Anyway, that's how I see a mortal/X-blood in a DB political game.
 
Quite honestly, mortals/god-blooded have very little influence in DB politics compared to a proper Dragon Blooded. Hoping to rule behind the scenes is one thing, fearing discovery of one's heritage is another, one fits the theme of political dragon blood intrigue, the other not so much.


All those points aside, I go back to this one: Mechanical balance. I don't see a reason to needlessly complicate things by adding Fae mechanics to the mix, which can be a pain in the ass in a mixed game, keep it simple and elegant, Dragon Blooded game, stick to Dragon Bloods.
 
I really wouldn't want to add Fae mechanics to the system, they are basically an entirely different game.
 
Quite honestly, mortals/god-blooded have very little influence in DB politics compared to a proper Dragon Blooded.
That is one way to read the canon, but far from the only one. The head of the Spiral Academy is a mortal Sesus, the Gemstone patrician family can tell outcastes to sit down and shut up and get away with it, mortals are quite well entrenched in the carry trade, patricians carry out most of the actual farming on the Isle, and so on and so forth.
 
Scandinavian said:
Your brother ruling the world is not materially less dangerous for you if the other guys are competent.

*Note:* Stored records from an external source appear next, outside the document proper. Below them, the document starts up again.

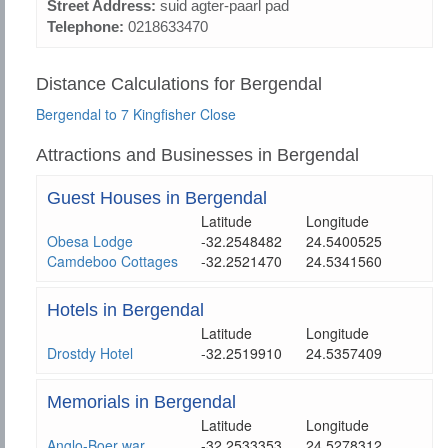
Street Address:
suid agter-paarl pad
Telephone:
0218633470
Distance Calculations for Bergendal
Bergendal to 7 Kingfisher Close
Attractions and Businesses in Bergendal
Guest Houses in Bergendal
Latitude
Longitude
Obesa Lodge
-32.2548482
24.5400525
Camdeboo Cottages
-32.2521470
24.5341560
Hotels in Bergendal
Latitude
Longitude
Drostdy Hotel
-32.2519910
24.5357409
Memorials in Bergendal
Latitude
Longitude
Anglo-Boer war
-32.2533353
24.5278312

Nonetheless. The fear of not exalting, and what becomes of you if you don't, if a part of DB society. So is the threat of the nebulous "other", the other supernatural creatures in the world who all the good exalts of the realm must hate and fear. I think those are good concepts to introduce in a character.
 
Scandinavian said:
That is one way to read the canon, but far from the only one. The head of the Spiral Academy is a mortal Sesus, the Gemstone patrician family can tell outcastes to sit down and shut up and get away with it, mortals are quite well entrenched in the carry trade, patricians carry out most of the actual farming on the Isle, and so on and so forth.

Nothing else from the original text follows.